#### Work to complete
Every line of the material must be restated exactly, though not its pictures.

#### Dataset content
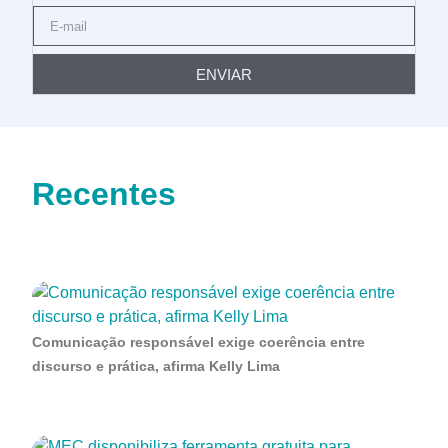
ENVIAR
Recentes
Comunicação responsável exige coerência entre
discurso e prática, afirma Kelly Lima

#### Result for this exercise
ENVIAR
Recentes
Comunicação responsável exige coerência entre
discurso e prática, afirma Kelly Lima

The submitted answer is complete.